The book is aimed at bridging the gap that exists in Greeks coverage in academic and practitioner literature.
Twenty years ago when I went looking for material on convexity most books on Fixed Income Portfolio management would devote a page to a paragraph. In early 2011 when I started teaching an Executive MBA course on derivative pricing, I had a similar challenge with Option Greeks. The best on offer was a few pages. The worst was a passing mention. Essentially the book came out of the teaching notes from that course and later workshops that would help audiences get comfortable with Greeks.
Please drop me a private message if you are interested in reading/reviewing a copy of the book. I only need your gmail/hotmail/yahoo address since the PDF file is about 18 MB.
At this point I am very interested in feedback on your assessment of:
a) Does the book work?
b) How could the book be used by academic programs as well as training teams in breaking in new interns, analysts and associates at trading desks?
c) How would you improve presentation and the material?
I am about to send the first draft of my manuscript to Palgrave this weekend. If you agree, the book should be in your mailbox sometime this weekend.
It would be great if you could share initial impressions in the next ten days. You will have much more time to write a more detailed review.
The deadline for signups is this weekend (Sunday 11:59 pm)

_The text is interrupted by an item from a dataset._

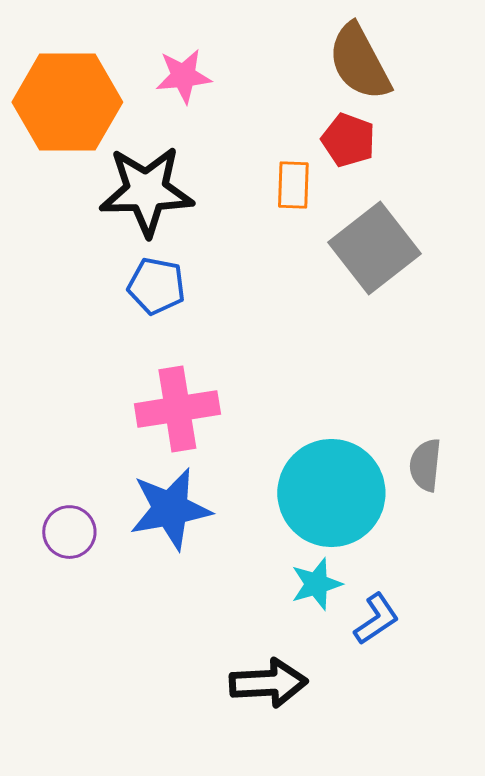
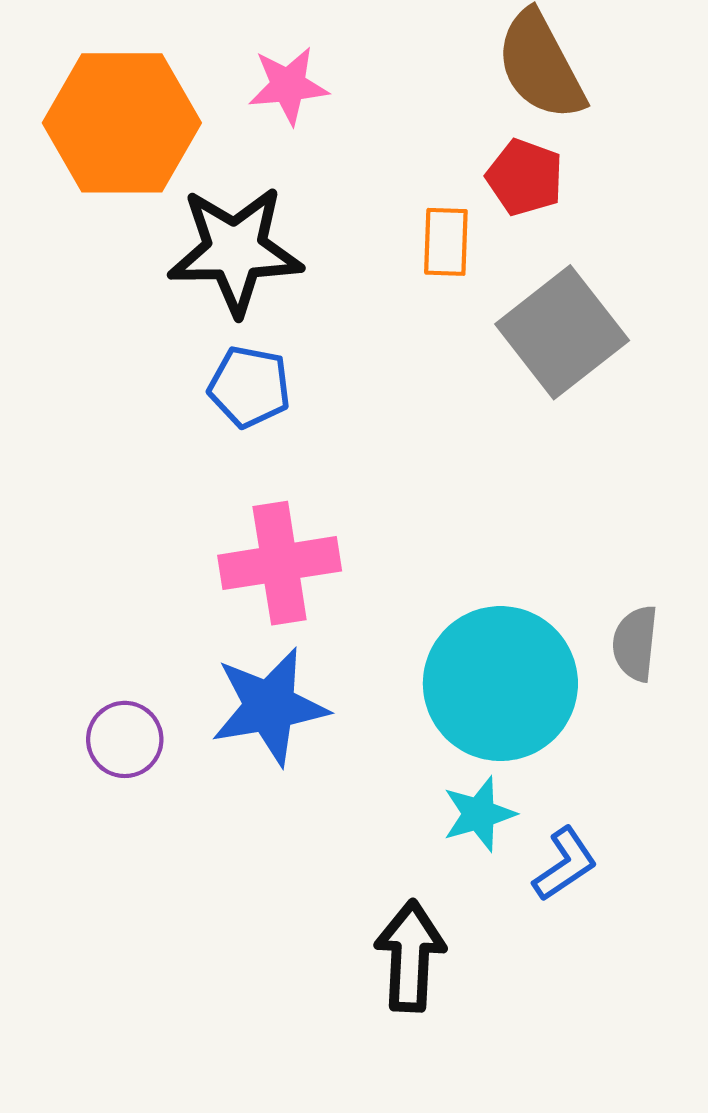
black arrow: (268, 683) -> (410, 956), turned -84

Here is what the book covers.
The book is organized in five parts.
The first part consists of two chapters (chapter zero and one) that serve as background and refresher of basics and can easily be skipped by the more experienced readers. They cover basic themes, a few relationships and numerical examples to reinforce calculation and usage conventions of Greeks.

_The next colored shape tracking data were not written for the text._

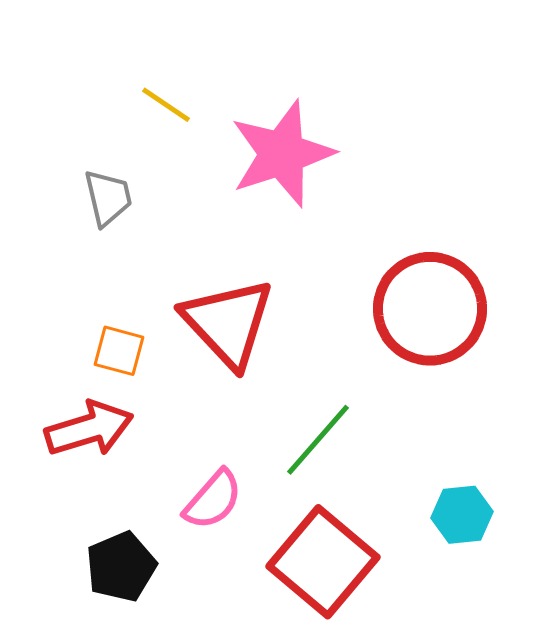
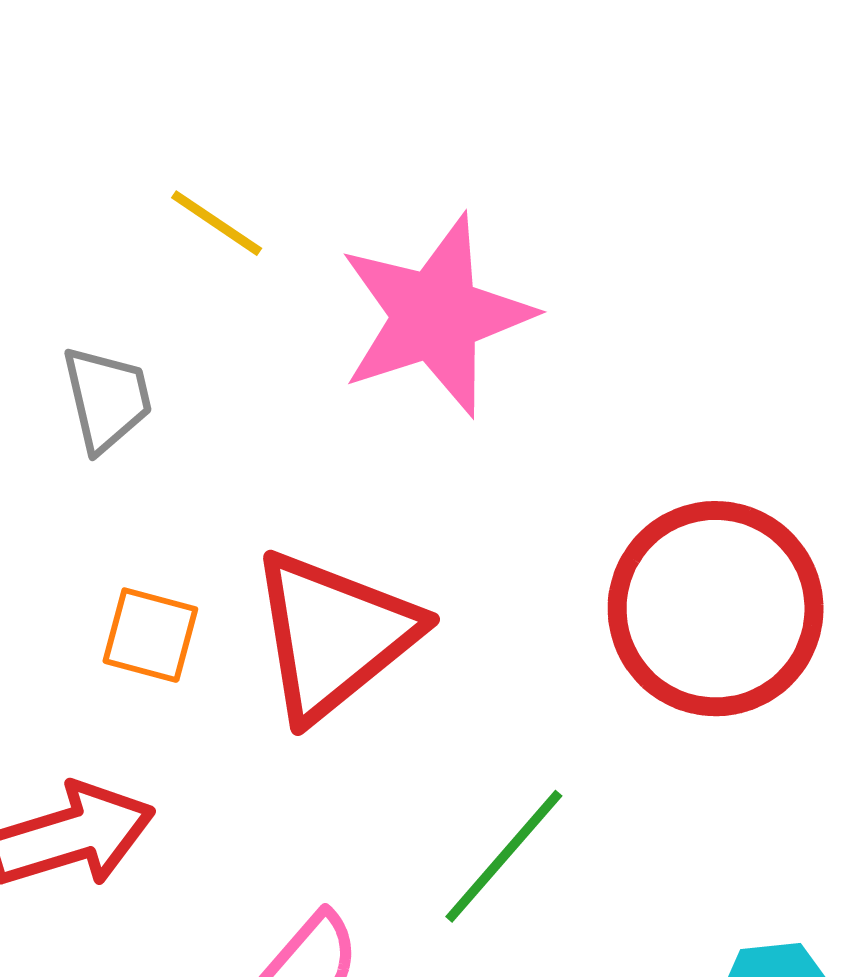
red triangle: (228, 323) -> (334, 635), turned 34
orange square: (119, 351) -> (150, 635), moved

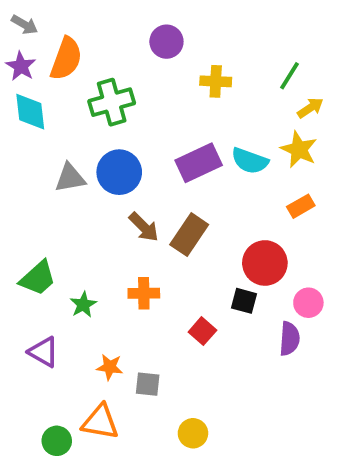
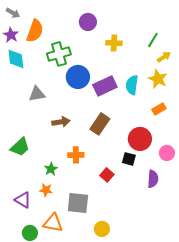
cyan semicircle: (250, 161) -> (132, 85), turned 78
blue circle: (119, 172) -> (78, 77), moved
brown arrow: (144, 227) -> (61, 122), moved, turned -54
pink circle: (308, 303) -> (167, 153), moved
green star: (83, 305) -> (51, 169), moved
purple triangle: (44, 352) -> (23, 200), moved
orange star: (110, 367) -> (46, 190), moved
gray square: (148, 384) -> (78, 203), size x1.6

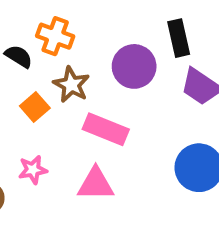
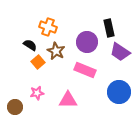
black semicircle: (19, 56) -> (30, 45), moved
pink rectangle: (106, 129) -> (85, 70), moved

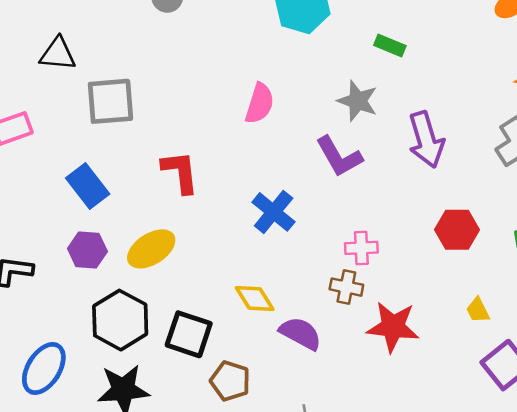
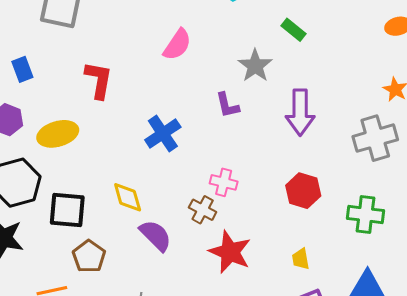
purple L-shape: (339, 157) -> (227, 105), size x0.7
blue rectangle: (88, 186) -> (22, 69), size x0.7
black square: (189, 334) -> (67, 210), turned -30

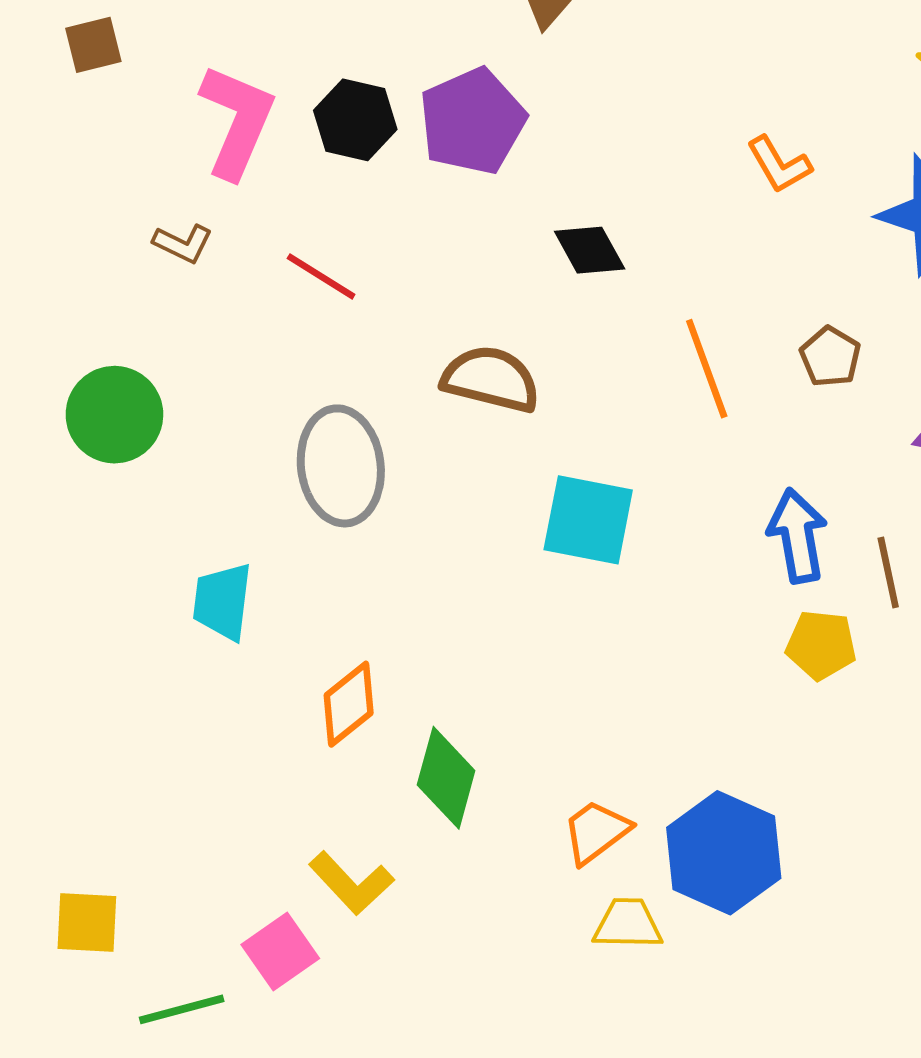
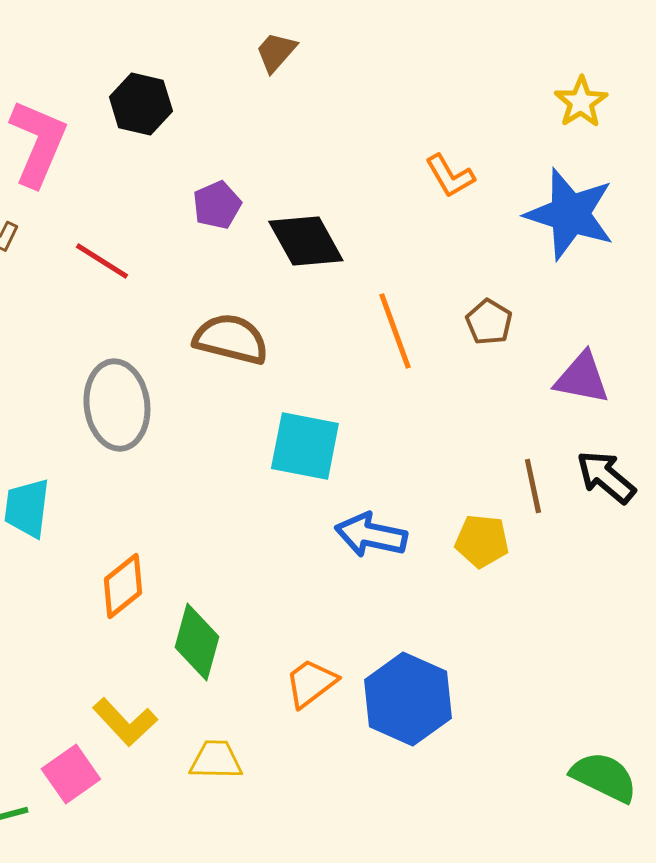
black hexagon: (355, 120) -> (141, 104), moved
purple pentagon: (472, 121) -> (217, 205), moved, size x0.6
black diamond: (590, 250) -> (306, 241), size x1.4
blue arrow: (797, 536) -> (371, 535), moved, turned -68
yellow trapezoid: (628, 924) -> (216, 760), moved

The second part begins with a simple Delta hedging simulation for a vanilla call option. The simulation is used to examine the components of hedging P&L. We extend the model to vanilla put options. We use the P&L model to build a better understanding of the behaviour of Delta and two minor Greeks.
The third part is dedicated to volatility. My personal demons as a student in the field were volatility surfaces and hedging higher order Greeks. Volatility, Vega and Gamma surfaces, therefore, make an extended appearance. So does the topic of hedging higher order Greeks using EXCEL Solver.

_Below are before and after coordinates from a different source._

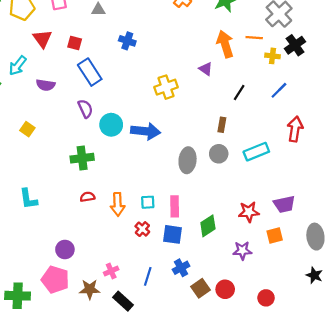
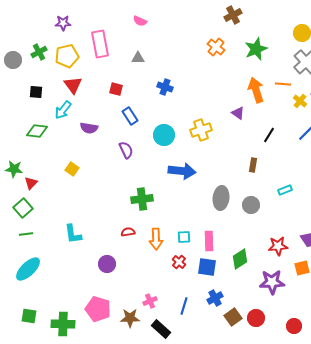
red triangle: (42, 39) -> (73, 85), moved
yellow cross: (272, 56) -> (300, 101), turned 32
blue rectangle: (90, 72) -> (130, 116), size x0.7
cyan circle: (111, 125) -> (164, 135), moved
cyan rectangle: (256, 152) -> (285, 190), size x0.6
gray circle: (219, 154) -> (251, 205), moved
green cross: (82, 158) -> (142, 199), moved
purple circle: (65, 249) -> (107, 264), moved
purple star: (242, 251) -> (272, 282), size x1.4

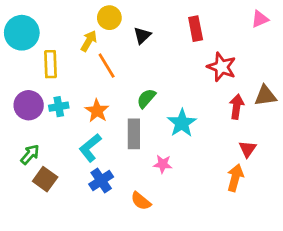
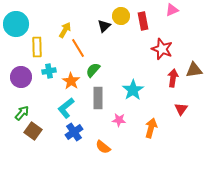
yellow circle: (109, 18) -> (121, 16), moved
pink triangle: (260, 19) -> (172, 10), moved
green semicircle: (146, 98) -> (93, 70), moved
cyan cross: (59, 107) -> (49, 71), moved
orange arrow: (235, 178) -> (151, 128), moved

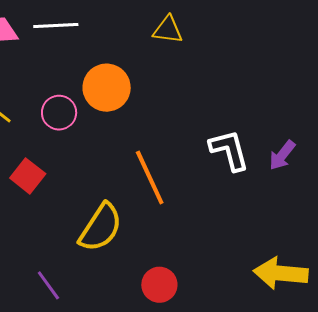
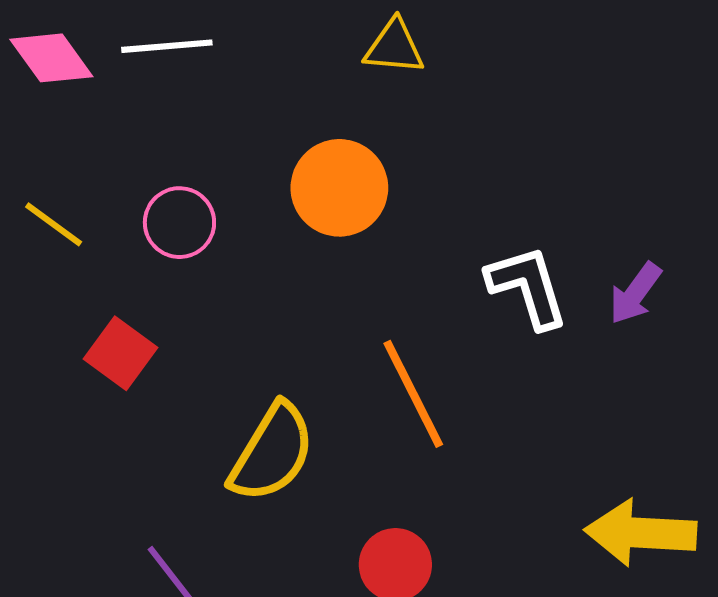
orange circle: (107, 88) -> (339, 188), moved
orange line: (150, 178) -> (413, 394), moved

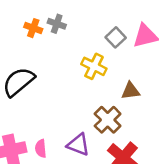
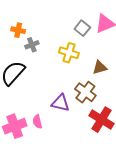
gray cross: (57, 24) -> (32, 45), moved, turned -32
purple triangle: (78, 145) -> (60, 103), moved

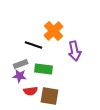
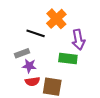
green rectangle: (44, 69) -> (68, 58), moved
purple star: (20, 76) -> (29, 66), moved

We begin with hedging a single position with deep out of money options and then graduate to a portfolio of short positions and more sophisticated Solver models. Solver is used to illustrate multiple scenarios, objective functions and hedging perspectives for Gamma and Vega neutral hedging models.
The fourth and fifth parts tie up a few loose ends by reviewing two application questions, spending some additional time on Theta and Rho and closing up with related annexures.